Each year, new F1 rules are issued by the sport’s governing body, the FIA. These rules are set to make Formula 1 more competitive, more exciting for fans, more sustainable and safer for drivers. But with a hangover from the 2021 season still weighing heavy and the FIA promising a rigorous regulatory overhaul of motorsport in general, will the new homologation rules be enough to keep F1 as the jewel in the FIA’s crown?
Gen Gordon specialises in international sports law and heads up the NMA’s Business School, giving post-graduate students a unique insight into the regulatory and governance side of commercial motorsport.
Hal Morgan-Short has a Master’s in Sports Law and is a keen follower of Formula 1.
Following on from the most closely contested Formula 1 World Championship in recent memory, the FIA hope that a regulatory overhaul and new cars, heading into the 2022 season, will continue the trend of close competition and exciting racing into a new era. The recent controversy surrounding the final race, and final lap, of the previous season, remains unresolved, with a verdict from the FIA regarding the release of the back-markers still to be divulged. However, in the wake of this ongoing inquest and the persisting hangover from 2021, there remains potential that the FIA has left itself even further exposed to regulatory challenge and uncertainty amongst teams through the vast swathes of regulatory change.

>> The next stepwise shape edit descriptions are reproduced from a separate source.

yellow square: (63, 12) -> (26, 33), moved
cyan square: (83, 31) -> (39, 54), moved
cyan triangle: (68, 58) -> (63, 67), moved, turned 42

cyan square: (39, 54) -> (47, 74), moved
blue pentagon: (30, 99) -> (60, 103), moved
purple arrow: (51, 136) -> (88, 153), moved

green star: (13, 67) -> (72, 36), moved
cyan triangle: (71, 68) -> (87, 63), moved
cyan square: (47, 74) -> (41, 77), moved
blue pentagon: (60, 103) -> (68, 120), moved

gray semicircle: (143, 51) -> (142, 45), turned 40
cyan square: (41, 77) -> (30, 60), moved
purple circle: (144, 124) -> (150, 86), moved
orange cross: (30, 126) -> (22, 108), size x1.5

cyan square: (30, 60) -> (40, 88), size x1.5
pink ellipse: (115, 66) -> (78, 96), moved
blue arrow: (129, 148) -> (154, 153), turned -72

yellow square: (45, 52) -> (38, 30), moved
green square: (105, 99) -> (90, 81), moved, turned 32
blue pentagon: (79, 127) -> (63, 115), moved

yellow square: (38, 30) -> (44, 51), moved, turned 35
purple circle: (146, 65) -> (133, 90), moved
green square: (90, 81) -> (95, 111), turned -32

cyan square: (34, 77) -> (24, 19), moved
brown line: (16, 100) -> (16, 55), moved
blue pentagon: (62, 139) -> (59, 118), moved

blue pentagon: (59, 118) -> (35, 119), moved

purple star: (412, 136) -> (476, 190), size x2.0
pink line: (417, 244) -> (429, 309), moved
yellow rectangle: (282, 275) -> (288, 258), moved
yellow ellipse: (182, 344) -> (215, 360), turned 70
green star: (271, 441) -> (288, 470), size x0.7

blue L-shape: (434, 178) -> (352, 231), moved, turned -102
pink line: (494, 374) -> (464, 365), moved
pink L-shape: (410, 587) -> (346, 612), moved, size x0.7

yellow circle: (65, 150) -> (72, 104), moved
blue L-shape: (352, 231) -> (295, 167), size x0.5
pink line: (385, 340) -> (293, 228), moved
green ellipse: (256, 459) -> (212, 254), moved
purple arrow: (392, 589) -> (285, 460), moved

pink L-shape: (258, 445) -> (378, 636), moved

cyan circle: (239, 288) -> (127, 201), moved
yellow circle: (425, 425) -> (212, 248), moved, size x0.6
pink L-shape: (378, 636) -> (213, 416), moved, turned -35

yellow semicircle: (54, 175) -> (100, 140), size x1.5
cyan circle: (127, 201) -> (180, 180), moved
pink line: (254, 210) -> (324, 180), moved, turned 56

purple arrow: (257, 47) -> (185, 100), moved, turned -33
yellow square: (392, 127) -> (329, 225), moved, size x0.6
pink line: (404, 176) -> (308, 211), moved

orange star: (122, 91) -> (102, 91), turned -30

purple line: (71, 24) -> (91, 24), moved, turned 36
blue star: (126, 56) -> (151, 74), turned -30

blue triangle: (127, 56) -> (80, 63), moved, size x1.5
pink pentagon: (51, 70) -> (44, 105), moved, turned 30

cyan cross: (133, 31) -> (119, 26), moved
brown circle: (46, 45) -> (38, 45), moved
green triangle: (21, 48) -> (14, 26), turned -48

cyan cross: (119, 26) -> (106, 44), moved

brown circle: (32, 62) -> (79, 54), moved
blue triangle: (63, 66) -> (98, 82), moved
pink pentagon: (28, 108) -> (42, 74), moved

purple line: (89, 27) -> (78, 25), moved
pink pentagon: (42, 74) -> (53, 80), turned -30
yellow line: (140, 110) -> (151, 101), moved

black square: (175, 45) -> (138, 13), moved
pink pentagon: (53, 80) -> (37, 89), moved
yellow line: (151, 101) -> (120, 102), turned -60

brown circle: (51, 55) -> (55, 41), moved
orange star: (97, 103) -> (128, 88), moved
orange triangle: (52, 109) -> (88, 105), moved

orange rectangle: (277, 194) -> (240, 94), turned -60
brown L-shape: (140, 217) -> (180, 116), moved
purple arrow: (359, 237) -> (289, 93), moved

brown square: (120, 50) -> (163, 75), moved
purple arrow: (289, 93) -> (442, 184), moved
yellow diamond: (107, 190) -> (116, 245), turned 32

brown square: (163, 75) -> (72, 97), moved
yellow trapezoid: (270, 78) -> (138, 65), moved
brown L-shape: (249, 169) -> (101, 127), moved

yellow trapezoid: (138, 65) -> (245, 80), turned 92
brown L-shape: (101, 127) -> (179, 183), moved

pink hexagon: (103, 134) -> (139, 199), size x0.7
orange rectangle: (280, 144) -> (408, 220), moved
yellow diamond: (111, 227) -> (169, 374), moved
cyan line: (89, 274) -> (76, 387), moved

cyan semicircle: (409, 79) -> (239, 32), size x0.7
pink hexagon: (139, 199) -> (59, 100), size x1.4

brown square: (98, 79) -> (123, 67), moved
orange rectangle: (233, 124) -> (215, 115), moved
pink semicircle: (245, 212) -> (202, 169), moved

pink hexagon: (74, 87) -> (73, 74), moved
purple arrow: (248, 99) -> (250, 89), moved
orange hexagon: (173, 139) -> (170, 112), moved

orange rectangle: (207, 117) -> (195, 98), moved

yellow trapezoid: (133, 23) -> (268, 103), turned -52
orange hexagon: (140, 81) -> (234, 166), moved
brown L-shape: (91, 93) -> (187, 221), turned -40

Central to the new regulations is the introduction of an entirely new car design. Smaller cars, with bigger wheels and less disruptive downforce seek to address the current difficulties in overtaking, and the competitive gap which exists between teams at the front of the grid, and Championship, and those at the rear. Partnered with plans to reduce the expenditure cap for teams and the decision to freeze power units, changing a system which has existed for eight years, the foundation for exciting and unpredictable racing are stronger than they have been for a long time. However, this new landscape is a clean slate upon which teams can innovate and push the boundaries inherent in the sport. From this, and with the sour memories of uncertain F1 rules deciding a storybook title race, a cynic may feel that controversy will be more prevalent than ever during this debut season for the new F1 landscape.
The new regulations are also respondent to pressures beyond any desire for more competitive racing. Improvements in safety remain tantamount considerations. The new cars will be made to withstand more energy upon collision than the previous generation, building largely on the lessons learned from the Grosjean crash in November 2020. To ensure this, each chassis will undergo more strenuous testing in a positive attempt to mitigate unforeseeable harms. Furthermore, the new F1 rules cater to calls for a more environmentally friendly approach to racing. This will be attempted through the adoption of more sustainably sourced fuels.
Nonetheless, at the dawn of one of the biggest regulatory overhauls in the sport’s history, each of these facets presents much for those in the motorsport industry to be excited about, but also apprehensive. Ultimately, new cars, fuels, and formats can be certain to do one thing in reaffirming one of the great adages of the sport: anything can happen in Formula 1, and it usually does.